Nel 1944, più di dieci anni prima dell’eroico gesto di Rosa Parks sull’autobus di Montgomery, Jackie Robinson, allora tenente dell’esercito, comparve davanti alla corte marziale perché si era rifiutato di spostarsi nel retro di un autobus. L’autista «mi gridò che se non fossi andato in fondo all’autobus mi avrebbe fatto passare un brutto quarto d’ora», ricordò poi Robinson. «Gli dissi chiaro e tondo che non poteva importarmene di meno.» Raccontava in termini analoghi la sua corsa folle verso la casa base nel primo incontro delle World Series: «A un certo punto ho deciso di movimentare un po’ la partita. Non era la strategia migliore, rubare casa base con la squadra in svantaggio di due punti, ma l’ho fatto lo stesso. Non mi importava niente se ci riuscivo o no.»

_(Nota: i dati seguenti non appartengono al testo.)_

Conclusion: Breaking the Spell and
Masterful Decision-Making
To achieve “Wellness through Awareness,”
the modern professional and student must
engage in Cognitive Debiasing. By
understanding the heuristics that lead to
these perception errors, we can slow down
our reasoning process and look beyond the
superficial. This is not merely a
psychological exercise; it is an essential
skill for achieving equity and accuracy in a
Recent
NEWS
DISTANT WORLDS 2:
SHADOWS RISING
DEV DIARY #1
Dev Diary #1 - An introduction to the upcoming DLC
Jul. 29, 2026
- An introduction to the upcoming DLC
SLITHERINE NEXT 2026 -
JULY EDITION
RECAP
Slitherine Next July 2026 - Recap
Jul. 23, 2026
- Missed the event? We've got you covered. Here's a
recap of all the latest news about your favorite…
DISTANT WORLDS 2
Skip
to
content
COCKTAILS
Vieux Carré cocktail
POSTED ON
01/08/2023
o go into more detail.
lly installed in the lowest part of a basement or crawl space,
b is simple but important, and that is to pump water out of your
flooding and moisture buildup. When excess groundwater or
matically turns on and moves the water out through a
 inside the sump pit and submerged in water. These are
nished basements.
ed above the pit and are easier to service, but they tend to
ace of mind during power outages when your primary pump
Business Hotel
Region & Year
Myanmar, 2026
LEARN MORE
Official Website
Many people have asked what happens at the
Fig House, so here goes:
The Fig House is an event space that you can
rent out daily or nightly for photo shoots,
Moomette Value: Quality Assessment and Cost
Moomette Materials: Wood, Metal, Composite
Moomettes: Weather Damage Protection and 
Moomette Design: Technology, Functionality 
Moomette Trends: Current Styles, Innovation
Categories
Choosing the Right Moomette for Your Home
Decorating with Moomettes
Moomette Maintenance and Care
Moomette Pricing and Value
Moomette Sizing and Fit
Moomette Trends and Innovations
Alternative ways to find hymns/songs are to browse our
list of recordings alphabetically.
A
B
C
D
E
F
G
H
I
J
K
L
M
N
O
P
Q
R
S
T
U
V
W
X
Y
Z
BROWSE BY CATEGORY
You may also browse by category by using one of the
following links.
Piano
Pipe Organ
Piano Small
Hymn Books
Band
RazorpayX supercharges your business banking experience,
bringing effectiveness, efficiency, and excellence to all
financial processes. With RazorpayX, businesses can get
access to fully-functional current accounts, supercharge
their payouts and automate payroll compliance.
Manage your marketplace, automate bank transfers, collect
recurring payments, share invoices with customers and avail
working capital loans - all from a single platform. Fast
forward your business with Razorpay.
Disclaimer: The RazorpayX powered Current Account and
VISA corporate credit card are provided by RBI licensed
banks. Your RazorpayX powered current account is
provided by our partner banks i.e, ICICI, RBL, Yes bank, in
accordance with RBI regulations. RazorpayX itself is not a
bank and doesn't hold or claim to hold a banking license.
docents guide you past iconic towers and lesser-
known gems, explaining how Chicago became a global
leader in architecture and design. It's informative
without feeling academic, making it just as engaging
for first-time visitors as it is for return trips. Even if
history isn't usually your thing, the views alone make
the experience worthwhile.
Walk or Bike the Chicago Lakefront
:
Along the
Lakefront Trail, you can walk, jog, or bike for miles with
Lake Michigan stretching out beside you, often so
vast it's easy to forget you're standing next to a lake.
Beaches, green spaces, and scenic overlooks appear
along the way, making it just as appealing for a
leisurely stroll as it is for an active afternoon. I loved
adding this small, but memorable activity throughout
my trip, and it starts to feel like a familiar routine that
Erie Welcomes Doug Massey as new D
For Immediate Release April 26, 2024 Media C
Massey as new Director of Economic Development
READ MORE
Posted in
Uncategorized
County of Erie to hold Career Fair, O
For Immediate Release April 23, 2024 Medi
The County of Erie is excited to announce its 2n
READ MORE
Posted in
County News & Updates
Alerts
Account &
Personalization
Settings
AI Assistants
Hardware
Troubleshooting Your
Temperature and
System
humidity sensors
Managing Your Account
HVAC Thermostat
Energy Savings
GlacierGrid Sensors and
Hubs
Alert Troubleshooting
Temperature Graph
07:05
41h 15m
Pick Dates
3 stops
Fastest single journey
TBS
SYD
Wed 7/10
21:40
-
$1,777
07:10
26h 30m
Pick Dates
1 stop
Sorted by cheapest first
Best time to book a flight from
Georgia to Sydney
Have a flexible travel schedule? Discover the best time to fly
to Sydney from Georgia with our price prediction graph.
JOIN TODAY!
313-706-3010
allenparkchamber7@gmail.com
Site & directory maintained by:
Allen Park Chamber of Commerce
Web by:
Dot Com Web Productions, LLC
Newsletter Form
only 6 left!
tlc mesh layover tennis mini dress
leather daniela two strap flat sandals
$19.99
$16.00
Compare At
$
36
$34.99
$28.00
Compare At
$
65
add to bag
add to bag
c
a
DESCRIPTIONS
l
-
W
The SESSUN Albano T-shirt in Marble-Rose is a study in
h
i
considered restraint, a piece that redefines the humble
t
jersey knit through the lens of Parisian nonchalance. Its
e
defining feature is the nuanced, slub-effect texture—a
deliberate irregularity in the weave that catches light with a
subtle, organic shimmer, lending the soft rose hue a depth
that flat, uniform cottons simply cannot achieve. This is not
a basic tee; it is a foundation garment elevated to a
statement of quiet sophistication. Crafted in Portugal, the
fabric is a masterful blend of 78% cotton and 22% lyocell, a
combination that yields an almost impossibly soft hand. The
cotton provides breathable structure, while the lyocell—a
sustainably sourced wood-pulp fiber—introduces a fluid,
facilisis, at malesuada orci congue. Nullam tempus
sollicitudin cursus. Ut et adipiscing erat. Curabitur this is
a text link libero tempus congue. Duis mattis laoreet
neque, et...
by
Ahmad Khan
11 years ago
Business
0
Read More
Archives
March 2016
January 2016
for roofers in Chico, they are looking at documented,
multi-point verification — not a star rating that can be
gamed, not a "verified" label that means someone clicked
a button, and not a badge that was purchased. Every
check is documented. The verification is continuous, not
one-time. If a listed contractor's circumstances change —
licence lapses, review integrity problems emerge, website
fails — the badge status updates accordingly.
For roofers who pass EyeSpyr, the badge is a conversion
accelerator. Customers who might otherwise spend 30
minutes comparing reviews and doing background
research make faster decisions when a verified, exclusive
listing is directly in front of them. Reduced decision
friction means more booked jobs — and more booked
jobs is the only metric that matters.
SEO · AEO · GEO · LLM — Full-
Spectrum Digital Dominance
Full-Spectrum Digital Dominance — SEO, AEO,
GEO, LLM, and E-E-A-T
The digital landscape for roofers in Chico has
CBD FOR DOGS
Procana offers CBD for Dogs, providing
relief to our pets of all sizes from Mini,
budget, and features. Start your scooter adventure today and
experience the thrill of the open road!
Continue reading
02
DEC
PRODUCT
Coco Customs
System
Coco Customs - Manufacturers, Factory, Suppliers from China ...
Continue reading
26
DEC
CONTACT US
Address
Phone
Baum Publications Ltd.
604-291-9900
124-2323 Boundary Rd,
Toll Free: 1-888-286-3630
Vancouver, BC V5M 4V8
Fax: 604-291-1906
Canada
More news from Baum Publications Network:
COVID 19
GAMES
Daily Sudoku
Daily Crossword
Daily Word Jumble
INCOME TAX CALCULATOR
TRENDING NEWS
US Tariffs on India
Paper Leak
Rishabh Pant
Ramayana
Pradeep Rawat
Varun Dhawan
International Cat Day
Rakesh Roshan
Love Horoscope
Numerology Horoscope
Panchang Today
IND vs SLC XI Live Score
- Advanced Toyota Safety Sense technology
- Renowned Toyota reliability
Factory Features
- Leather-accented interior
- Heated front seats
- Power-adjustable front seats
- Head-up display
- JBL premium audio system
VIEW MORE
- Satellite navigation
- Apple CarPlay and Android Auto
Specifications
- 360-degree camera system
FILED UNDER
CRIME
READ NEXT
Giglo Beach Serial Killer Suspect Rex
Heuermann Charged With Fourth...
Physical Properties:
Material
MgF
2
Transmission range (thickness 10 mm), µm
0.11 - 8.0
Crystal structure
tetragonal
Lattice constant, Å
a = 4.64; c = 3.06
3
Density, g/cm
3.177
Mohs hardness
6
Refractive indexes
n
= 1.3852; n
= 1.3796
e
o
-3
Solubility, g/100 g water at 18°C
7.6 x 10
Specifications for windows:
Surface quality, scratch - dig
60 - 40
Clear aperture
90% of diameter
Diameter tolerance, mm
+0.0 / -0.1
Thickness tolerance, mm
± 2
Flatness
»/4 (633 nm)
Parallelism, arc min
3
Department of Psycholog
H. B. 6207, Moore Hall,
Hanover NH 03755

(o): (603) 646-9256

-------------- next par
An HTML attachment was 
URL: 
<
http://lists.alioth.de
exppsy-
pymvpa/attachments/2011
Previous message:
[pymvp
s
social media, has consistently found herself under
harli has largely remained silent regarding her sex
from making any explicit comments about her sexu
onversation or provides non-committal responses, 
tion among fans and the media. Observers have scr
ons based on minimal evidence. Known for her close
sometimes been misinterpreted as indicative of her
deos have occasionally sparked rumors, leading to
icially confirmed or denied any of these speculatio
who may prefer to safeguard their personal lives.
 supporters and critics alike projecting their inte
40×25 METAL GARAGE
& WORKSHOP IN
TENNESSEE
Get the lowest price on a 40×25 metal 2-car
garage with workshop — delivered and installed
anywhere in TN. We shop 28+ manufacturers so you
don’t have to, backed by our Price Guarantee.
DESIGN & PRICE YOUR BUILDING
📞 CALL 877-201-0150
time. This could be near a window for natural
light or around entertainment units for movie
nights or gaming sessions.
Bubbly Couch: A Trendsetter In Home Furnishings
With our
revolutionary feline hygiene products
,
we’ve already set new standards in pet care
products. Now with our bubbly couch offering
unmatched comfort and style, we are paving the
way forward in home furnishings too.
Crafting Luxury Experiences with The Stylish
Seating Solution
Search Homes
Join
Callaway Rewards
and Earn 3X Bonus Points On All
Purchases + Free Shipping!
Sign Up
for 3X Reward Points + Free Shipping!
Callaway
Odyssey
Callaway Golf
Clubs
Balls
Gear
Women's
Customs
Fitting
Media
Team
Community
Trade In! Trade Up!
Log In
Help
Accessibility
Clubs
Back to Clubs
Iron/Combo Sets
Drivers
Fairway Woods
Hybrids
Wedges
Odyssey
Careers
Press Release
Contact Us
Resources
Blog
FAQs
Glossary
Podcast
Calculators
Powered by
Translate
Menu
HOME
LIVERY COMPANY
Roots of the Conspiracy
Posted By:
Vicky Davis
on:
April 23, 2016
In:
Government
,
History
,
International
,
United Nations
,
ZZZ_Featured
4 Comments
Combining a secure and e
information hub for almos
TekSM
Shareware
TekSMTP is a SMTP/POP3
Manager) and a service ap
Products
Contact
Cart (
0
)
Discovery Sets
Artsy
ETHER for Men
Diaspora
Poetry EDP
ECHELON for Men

Queste frasi, «non poteva importarmene di meno» e «non mi importava niente», sono rivelatrici dell’approccio di Jackie Robinson al rischio. Secondo James March, illustre docente di Stanford, al momento di prendere una decisione la maggior parte di noi adotta una logica basata sulle conseguenze: quale azione produrrà i risultati migliori? Se invece siete come Robinson, cioè vi opponete costantemente allo status quo, userete piuttosto una logica basata sulla pertinenza: cosa fa una persona come me in una situazione come questa? Anziché guardare all’esterno per cercare di prevedere l’esito dell’azione vi rivolgete all’interno, verso la vostra identità. Basate la decisione su chi siete o su chi volete essere.

Quando usiamo la logica delle conseguenze, troviamo sempre buoni motivi per non rischiare. La logica della pertinenza ci rende più liberi: pensiamo meno al risultato voluto e agiamo in base a una percezione.